NOTE: To understand how an Inspection differs from a Visit, I recommend reading the top-level comment in inspection.rb model.

Example

It turns out that the parsing code already allows for breeding codes like B7.

What it does is to extract the letter (B) and map it to an existing BreedingSite instance with that code (so make sure if you introduce a new letter that you create a corresponding BreedingSite in production with that code.

If a number is present, like it is in B7, then the parser will use b7 as a "field identifier" and create an Inspection instance with the field_identifier column set to b7.

So let's take an example: Paraguay creates a new code, say H, and you create a new BreedingSite instance like: BreedingSite.create(..., :code => "H", ...). Then, Paraguay users upload CSV that have tipo column with entries like H32. This will create a new Inspection instance with field_identifier="H32". You can then query the DB and get all inspections for a specific CSV:

Get all inspections associated to this CSV: @csv.inspections

Get data on the different breeding sites and frequency: @csv.inspections.pluck(:field_identifier)

Docker Management

DengueChat app

1. Navigate to http://149.165.156.246:9002/#/containers
2. Ask Cristhian for creds
3. Click Containers > denguetorpedo > console > Connect
4. cd home/dengue/denguetorpedo

DengueChat Redis instances

The Redis backup, taken on June 15, 2018, is available at this URL:

https://drive.google.com/open?id=16Ti3b8IOcXZ0b7NsenGZsHo5eAXNWhTC

The instructions for restoring this backup are available here:

https://www.digitalocean.com/community/tutorials/how-to-back-up-and-restore-your-redis-data-on-ubuntu-14-04

However, a few issues need to be resolved before this is doable. See #835 for more.

SMS

We're using a custom gateway hosted on an Android phone with a custom Android app written on it. The app essentially waits for incoming texts, and relays them to our (Rails) app server through a POST request to /reports/gateway.

As of 2014-07-18, this setup is only deployed in Rio de Janeiro, Brazil.

Videos

We're keeping a visual history of denguetorpedo.com by taking video snapshots of specific pages. These videos are compressed as .swf files in /videos directory.

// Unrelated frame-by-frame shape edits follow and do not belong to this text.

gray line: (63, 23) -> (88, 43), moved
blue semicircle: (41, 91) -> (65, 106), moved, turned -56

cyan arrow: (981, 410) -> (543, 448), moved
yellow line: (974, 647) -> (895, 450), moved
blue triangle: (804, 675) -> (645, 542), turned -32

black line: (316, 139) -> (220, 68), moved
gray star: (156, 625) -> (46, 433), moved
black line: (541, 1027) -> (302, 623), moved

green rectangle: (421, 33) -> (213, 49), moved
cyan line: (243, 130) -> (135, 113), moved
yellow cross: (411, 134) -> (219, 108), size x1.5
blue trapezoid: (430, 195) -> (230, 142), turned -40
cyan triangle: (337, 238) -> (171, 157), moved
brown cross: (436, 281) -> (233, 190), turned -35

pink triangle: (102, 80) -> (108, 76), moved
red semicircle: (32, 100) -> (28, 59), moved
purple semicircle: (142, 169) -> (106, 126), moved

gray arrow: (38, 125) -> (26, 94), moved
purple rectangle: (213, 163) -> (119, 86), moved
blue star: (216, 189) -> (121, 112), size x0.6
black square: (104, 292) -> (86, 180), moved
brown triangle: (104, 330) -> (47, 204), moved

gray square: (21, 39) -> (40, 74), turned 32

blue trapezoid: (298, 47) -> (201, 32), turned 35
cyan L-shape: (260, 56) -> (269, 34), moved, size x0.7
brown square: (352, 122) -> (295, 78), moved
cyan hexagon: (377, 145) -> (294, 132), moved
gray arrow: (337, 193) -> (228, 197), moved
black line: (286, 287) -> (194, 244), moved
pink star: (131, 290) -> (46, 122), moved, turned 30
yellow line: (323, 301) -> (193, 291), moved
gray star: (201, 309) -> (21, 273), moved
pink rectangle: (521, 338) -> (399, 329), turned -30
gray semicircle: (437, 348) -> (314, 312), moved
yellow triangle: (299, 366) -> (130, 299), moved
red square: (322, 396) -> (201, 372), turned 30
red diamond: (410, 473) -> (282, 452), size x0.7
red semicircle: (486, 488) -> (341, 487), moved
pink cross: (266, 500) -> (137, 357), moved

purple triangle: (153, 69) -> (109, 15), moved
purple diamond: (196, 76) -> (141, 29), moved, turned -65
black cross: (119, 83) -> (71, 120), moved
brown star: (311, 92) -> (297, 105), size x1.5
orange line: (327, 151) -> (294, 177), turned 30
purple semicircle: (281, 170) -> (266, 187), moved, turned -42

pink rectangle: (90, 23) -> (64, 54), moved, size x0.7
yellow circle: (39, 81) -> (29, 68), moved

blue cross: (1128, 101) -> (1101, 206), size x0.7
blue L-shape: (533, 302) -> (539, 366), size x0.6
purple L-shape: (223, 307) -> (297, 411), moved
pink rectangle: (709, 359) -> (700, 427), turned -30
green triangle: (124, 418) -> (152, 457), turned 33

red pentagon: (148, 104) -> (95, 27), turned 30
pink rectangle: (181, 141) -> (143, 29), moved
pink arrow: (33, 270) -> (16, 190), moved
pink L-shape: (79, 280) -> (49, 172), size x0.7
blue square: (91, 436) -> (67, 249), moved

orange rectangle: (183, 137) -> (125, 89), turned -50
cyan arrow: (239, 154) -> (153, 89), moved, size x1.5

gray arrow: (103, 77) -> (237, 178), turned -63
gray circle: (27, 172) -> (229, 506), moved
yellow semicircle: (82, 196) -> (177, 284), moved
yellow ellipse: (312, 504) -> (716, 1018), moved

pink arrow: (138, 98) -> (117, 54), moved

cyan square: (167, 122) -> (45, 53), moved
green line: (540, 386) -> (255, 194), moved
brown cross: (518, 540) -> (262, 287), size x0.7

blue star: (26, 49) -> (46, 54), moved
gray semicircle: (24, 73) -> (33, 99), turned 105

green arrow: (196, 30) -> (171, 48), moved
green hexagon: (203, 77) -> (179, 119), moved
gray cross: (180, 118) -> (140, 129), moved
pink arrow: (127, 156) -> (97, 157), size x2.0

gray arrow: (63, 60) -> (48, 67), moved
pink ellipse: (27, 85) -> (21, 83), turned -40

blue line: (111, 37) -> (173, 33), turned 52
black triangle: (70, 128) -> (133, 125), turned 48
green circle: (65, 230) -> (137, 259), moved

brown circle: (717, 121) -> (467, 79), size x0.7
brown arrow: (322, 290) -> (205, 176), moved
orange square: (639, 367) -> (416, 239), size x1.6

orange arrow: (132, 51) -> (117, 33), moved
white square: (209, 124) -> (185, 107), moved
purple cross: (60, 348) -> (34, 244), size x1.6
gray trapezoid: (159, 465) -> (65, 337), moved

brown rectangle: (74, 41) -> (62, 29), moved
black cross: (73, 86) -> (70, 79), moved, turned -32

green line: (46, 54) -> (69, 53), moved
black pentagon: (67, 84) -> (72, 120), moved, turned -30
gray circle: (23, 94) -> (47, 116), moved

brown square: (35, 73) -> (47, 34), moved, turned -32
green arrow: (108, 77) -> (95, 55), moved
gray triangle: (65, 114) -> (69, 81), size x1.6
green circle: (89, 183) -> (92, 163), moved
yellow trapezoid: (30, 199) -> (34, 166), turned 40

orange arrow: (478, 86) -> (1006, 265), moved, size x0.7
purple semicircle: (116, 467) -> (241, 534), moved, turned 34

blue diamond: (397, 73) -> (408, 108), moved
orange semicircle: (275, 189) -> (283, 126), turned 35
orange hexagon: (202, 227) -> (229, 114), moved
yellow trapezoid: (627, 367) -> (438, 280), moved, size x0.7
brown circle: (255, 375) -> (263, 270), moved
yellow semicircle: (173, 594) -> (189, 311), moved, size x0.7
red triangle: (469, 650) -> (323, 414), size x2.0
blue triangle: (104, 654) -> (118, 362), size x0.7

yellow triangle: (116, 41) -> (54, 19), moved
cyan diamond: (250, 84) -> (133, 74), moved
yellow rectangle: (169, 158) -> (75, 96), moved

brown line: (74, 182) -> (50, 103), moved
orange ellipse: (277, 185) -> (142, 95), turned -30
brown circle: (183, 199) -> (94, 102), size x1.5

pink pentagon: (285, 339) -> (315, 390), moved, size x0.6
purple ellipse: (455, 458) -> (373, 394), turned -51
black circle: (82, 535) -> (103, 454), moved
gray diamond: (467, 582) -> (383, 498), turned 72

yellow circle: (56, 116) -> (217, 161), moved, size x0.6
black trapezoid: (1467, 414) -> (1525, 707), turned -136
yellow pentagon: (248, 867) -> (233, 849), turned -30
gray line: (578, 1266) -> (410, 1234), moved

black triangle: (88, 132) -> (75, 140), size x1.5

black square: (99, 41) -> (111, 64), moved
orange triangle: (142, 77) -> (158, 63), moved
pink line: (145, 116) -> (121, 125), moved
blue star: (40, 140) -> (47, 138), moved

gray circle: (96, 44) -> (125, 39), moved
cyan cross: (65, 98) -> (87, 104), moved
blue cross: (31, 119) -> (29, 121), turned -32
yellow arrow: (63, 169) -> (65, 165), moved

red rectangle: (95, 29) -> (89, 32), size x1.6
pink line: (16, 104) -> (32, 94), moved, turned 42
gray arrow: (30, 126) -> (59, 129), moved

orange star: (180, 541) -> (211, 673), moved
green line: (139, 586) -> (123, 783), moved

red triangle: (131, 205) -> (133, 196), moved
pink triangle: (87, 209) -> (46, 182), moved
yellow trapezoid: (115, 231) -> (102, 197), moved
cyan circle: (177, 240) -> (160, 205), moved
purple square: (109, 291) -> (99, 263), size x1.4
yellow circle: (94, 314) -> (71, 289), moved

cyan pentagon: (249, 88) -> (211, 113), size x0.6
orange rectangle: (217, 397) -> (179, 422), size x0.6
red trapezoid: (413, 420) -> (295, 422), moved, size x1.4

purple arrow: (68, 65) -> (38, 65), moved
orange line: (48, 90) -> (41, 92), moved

Dealing with Redis service

If you ever need to restore a Redis database to Portainer, then follow these directions:

0. Turn off redis server using redis-cli -a password and then run the command shutdown nosave (https://redis.io/commands/shutdown) to avoid save the information (NOTE: This is for empty databases).
1. Save the database into dump.rdb
2. scp it into the Docker instance. The data directory for http://149.165.156.246:9002/#/containers/c8d6d52908c81238ee12d702feb2bd1f6857edc12a3a8734d516fb0f9d54a00a/console is presently /opt/bitnami/redis/data.
3. Run chown redis:redis dump.rdb && chmod 660 dump.rdb
4. Restart the Docker container
5. Run reids-cli -a [password] and then run the command BGREWRITEAOF. Run info and make sure that aof_rewrite_in_progress is 0 (e.g. it finished)
6. Now restart the Docker container.
7. Make sure that dump.rdb has some size (otherwise, it means it was overwritten).